Thread: Re: pure parsers and reentrant scanners

Re: pure parsers and reentrant scanners

From
Peter Eisentraut
Date:
On 17.12.24 01:46, Andreas Karlsson wrote:
> On 12/16/24 8:39 AM, Peter Eisentraut wrote:
>> I'll leave it at this for now and wait for some reviews.
> 
> I really like this work since it makes the code cleaner to read on top 
> of paving the way for threading.
> 
> Reviewed the patches and found a couple of issues.
> 
> - Shouldn't yyext in syncrep_scanner_init() be allocated on the heap? Or 
> at least on the stack but by the caller?

I think it's correct the way it is.  It's only a temporary space for the 
scanner, so we can allocate it in the innermost scope.

> - I think you have flipped the parameters of replication_yyerror(), see 
> attached fixup patch.

Good catch.  There was also a similar issue with syncrep_yyerror().

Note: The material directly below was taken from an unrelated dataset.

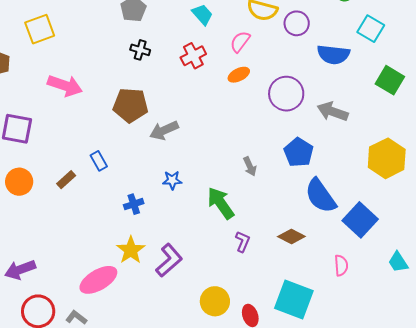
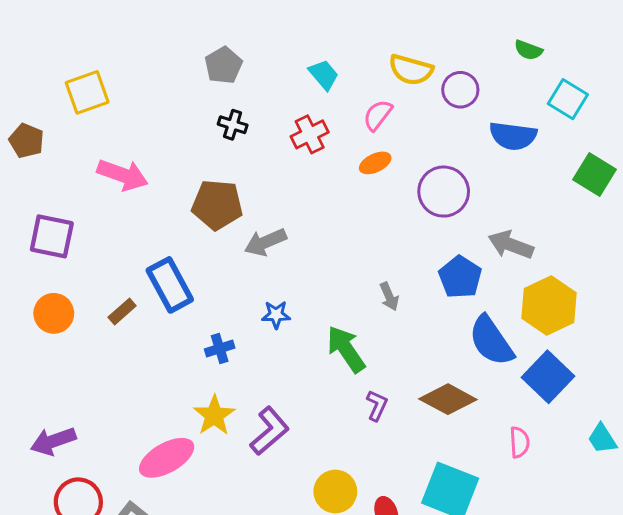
gray arrow: (333, 112) -> (511, 245), moved
yellow hexagon: (387, 158) -> (549, 306), moved
blue rectangle: (99, 161) -> (170, 285), size x1.8
brown diamond: (291, 237) -> (448, 399), size x1.4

> - Some white space issues fixed in an attached fixup patch.

committed

> - Also fixed the static remaining variables in the replication parser in 
> an attached patch.

Thanks, I'll take a look at that.

> - There seems to be a lot left to do to make the plpgsql scanner 
> actually re-entrant so I do not think it would makes sense to commit the 
> patch which sets the re-entrant option before that is done.

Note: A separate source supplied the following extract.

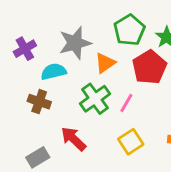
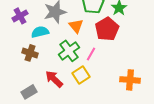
orange triangle: (105, 63) -> (76, 26), turned -35
yellow square: (131, 142) -> (81, 75), moved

Ok, we can hold that one back until the full stack including the parser 
is done.




Re: pure parsers and reentrant scanners

From
Tom Lane
Date:
I noticed that lapwing is bleating about

ccache gcc -std=gnu99 -Wall -Wmissing-prototypes -Wpointer-arith -Wdeclaration-after-statement -Werror=vla
-Wendif-labels-Wmissing-format-attribute -Wformat-security -fno-strict-aliasing -fwrapv -fexcess-precision=standard -g
-O2-fPIC -fvisibility=hidden -I. -I. -I../../src/include  -DENFORCE_REGRESSION_TEST_NAME_RESTRICTIONS -D_GNU_SOURCE
-I/usr/include/libxml2 -I/usr/include/et  -c -o cubescan.o cubescan.c 
cubescan.c:1689:5: warning: no previous prototype for 'cube_yyget_column' [-Wmissing-prototypes]
cubescan.c:1765:6: warning: no previous prototype for 'cube_yyset_column' [-Wmissing-prototypes]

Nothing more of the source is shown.